# Thread: Effect of phase shifting the Fourier transform

1. ## Effect of phase shifting the Fourier transform

Hello!

I am trying to do the following experiment using MATLAB (this is a math question, not a MATLAB question):

1) Calculate the 2D Fourier transform of a grayscale image (range: 0-1/black=0,white=1)
2) Phase shift every single (complex!) pixel in the 2D Fourier transform with the same phase shift value (e.g. 0.5 becomes 0.5i with a phase shift of pi/2)
3) Do an inverse 2D Fourier transform (after the phase shifting) and obtain a new image.

The code I used for the phase shifting:
absoluteValue = abs(fourierImage);
newFourierImage = absoluteValue .* exp(phase * 1i);

The thing is that after doing this, the new image looks exactly the same as the original image, however the pixels in the new image are plotted as the absolute value of that pixel. Plotting only the real part does yield a different result, but these are really distorted images, so I am just plotting the absolute values.

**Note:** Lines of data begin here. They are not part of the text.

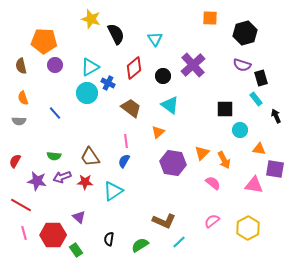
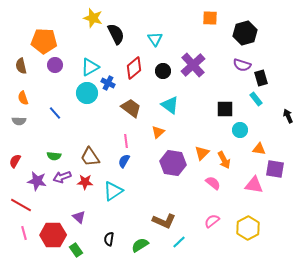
yellow star at (91, 19): moved 2 px right, 1 px up
black circle at (163, 76): moved 5 px up
black arrow at (276, 116): moved 12 px right
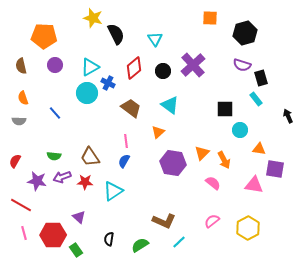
orange pentagon at (44, 41): moved 5 px up
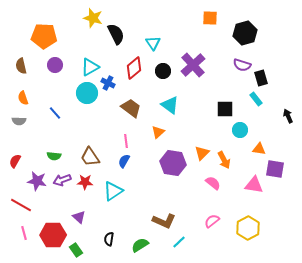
cyan triangle at (155, 39): moved 2 px left, 4 px down
purple arrow at (62, 177): moved 3 px down
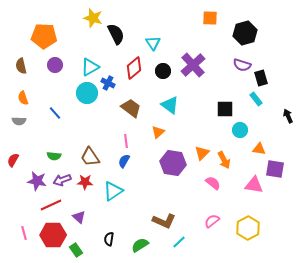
red semicircle at (15, 161): moved 2 px left, 1 px up
red line at (21, 205): moved 30 px right; rotated 55 degrees counterclockwise
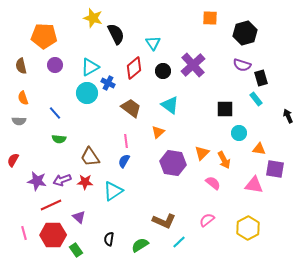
cyan circle at (240, 130): moved 1 px left, 3 px down
green semicircle at (54, 156): moved 5 px right, 17 px up
pink semicircle at (212, 221): moved 5 px left, 1 px up
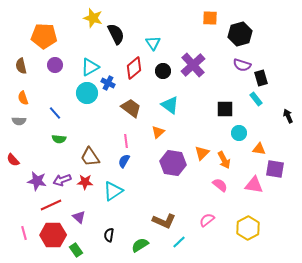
black hexagon at (245, 33): moved 5 px left, 1 px down
red semicircle at (13, 160): rotated 72 degrees counterclockwise
pink semicircle at (213, 183): moved 7 px right, 2 px down
black semicircle at (109, 239): moved 4 px up
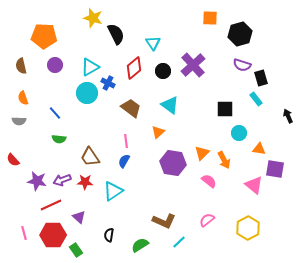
pink semicircle at (220, 185): moved 11 px left, 4 px up
pink triangle at (254, 185): rotated 30 degrees clockwise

My question is: is it correct that the absolute value of the new image looks exactly the same as the original image? If not, what should I be expecting to see?

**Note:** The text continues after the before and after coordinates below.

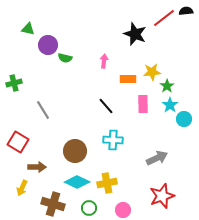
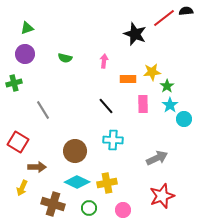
green triangle: moved 1 px left, 1 px up; rotated 32 degrees counterclockwise
purple circle: moved 23 px left, 9 px down
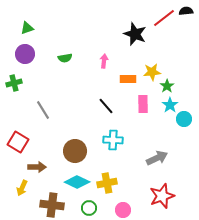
green semicircle: rotated 24 degrees counterclockwise
brown cross: moved 1 px left, 1 px down; rotated 10 degrees counterclockwise
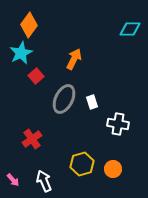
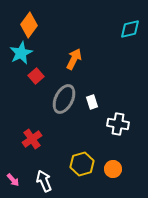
cyan diamond: rotated 15 degrees counterclockwise
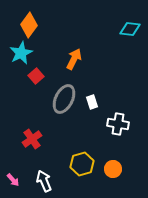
cyan diamond: rotated 20 degrees clockwise
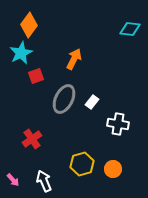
red square: rotated 21 degrees clockwise
white rectangle: rotated 56 degrees clockwise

2. ## Re: Effect of phase shifting the Fourier transform

greyscale pixels are one dimensional objects. They have amplitude and that's all. Applying a phase shift to a greyscale image will have no effect as a phase shift doesn't affect the amplitude.

Phase shifts will very much have effect if you start performing complex filtering on the image or do coherent combination of images, but won't affect just the appearance of the image.

3. ## Re: Effect of phase shifting the Fourier transform

I am not phase shifting the image itself, but its Fourier transform (which does have complex pixels). Even when I give each line of complex pixels in the Fourier transform a different phase shift, the new image (after the inverse 2D Fourier transform) still looks the same. Is this correct? Why does this happen? Some mathematical insight would be nice

Anyone?